= Beginning of Section =

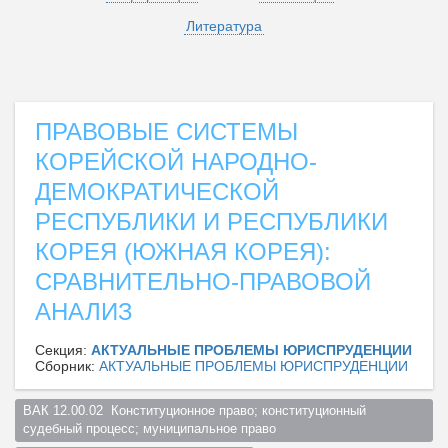
Литература
ПРАВОВЫЕ СИСТЕМЫ
КОРЕЙСКОЙ НАРОДНО-
ДЕМОКРАТИЧЕСКОЙ
РЕСПУБЛИКИ И РЕСПУБЛИКИ
КОРЕЯ (ЮЖНАЯ КОРЕЯ):
СРАВНИТЕЛЬНО-ПРАВОВОЙ
АНАЛИЗ
Секция:
АКТУАЛЬНЫЕ ПРОБЛЕМЫ ЮРИСПРУДЕНЦИИ
Сборник:
АКТУАЛЬНЫЕ ПРОБЛЕМЫ ЮРИСПРУДЕНЦИИ
ВАК 12.00.02  Конституционное право; конституционный 
судебный процесс; муниципальное право  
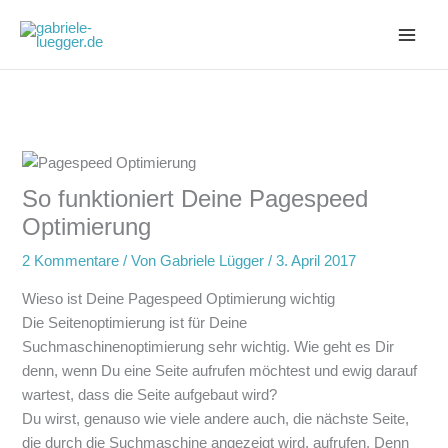
Zum
Inhalt
springen
So funktioniert Deine Pagespeed
Optimierung
2 Kommentare
/ Von
Gabriele Lügger
/
3. April 2017
Wieso ist Deine Pagespeed Optimierung wichtig
Die Seitenoptimierung ist für Deine
Suchmaschinenoptimierung sehr wichtig. Wie geht es Dir
denn, wenn Du eine Seite aufrufen möchtest und ewig darauf
wartest, dass die Seite aufgebaut wird?
Du wirst, genauso wie viele andere auch, die nächste Seite,
die durch die Suchmaschine angezeigt wird, aufrufen. Denn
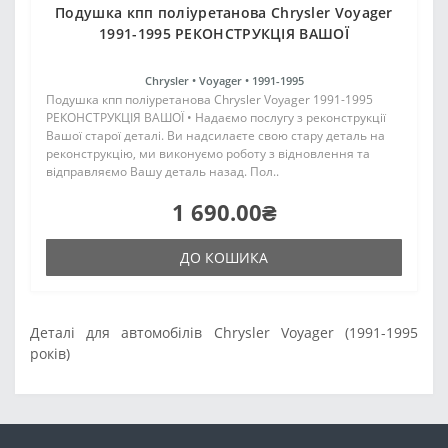
Подушка кпп поліуретанова Chrysler Voyager
1991-1995 РЕКОНСТРУКЦІЯ ВАШОЇ
Chrysler •
Voyager •
1991-1995
Подушка кпп поліуретанова Chrysler Voyager 1991-1995
РЕКОНСТРУКЦІЯ ВАШОЇ • Надаємо послугу з реконструкції
Вашої старої деталі. Ви надсилаєте свою стару деталь на
реконструкцію, ми виконуємо роботу з відновлення та
відправляємо Вашу деталь назад. Пол..
1 690.00₴
ДО КОШИКА
Деталі для автомобілів Chrysler Voyager (1991-1995
років)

= End of Section =

[What to do] The records above are to be retyped exactly, with every picture left out.

[Response]
Литература
ПРАВОВЫЕ СИСТЕМЫ
КОРЕЙСКОЙ НАРОДНО-
ДЕМОКРАТИЧЕСКОЙ
РЕСПУБЛИКИ И РЕСПУБЛИКИ
КОРЕЯ (ЮЖНАЯ КОРЕЯ):
СРАВНИТЕЛЬНО-ПРАВОВОЙ
АНАЛИЗ
Секция:
АКТУАЛЬНЫЕ ПРОБЛЕМЫ ЮРИСПРУДЕНЦИИ
Сборник:
АКТУАЛЬНЫЕ ПРОБЛЕМЫ ЮРИСПРУДЕНЦИИ
ВАК 12.00.02  Конституционное право; конституционный 
судебный процесс; муниципальное право  
Zum
Inhalt
springen
So funktioniert Deine Pagespeed
Optimierung
2 Kommentare
/ Von
Gabriele Lügger
/
3. April 2017
Wieso ist Deine Pagespeed Optimierung wichtig
Die Seitenoptimierung ist für Deine
Suchmaschinenoptimierung sehr wichtig. Wie geht es Dir
denn, wenn Du eine Seite aufrufen möchtest und ewig darauf
wartest, dass die Seite aufgebaut wird?
Du wirst, genauso wie viele andere auch, die nächste Seite,
die durch die Suchmaschine angezeigt wird, aufrufen. Denn
Подушка кпп поліуретанова Chrysler Voyager
1991-1995 РЕКОНСТРУКЦІЯ ВАШОЇ
Chrysler •
Voyager •
1991-1995
Подушка кпп поліуретанова Chrysler Voyager 1991-1995
РЕКОНСТРУКЦІЯ ВАШОЇ • Надаємо послугу з реконструкції
Вашої старої деталі. Ви надсилаєте свою стару деталь на
реконструкцію, ми виконуємо роботу з відновлення та
відправляємо Вашу деталь назад. Пол..
1 690.00₴
ДО КОШИКА
Деталі для автомобілів Chrysler Voyager (1991-1995
років)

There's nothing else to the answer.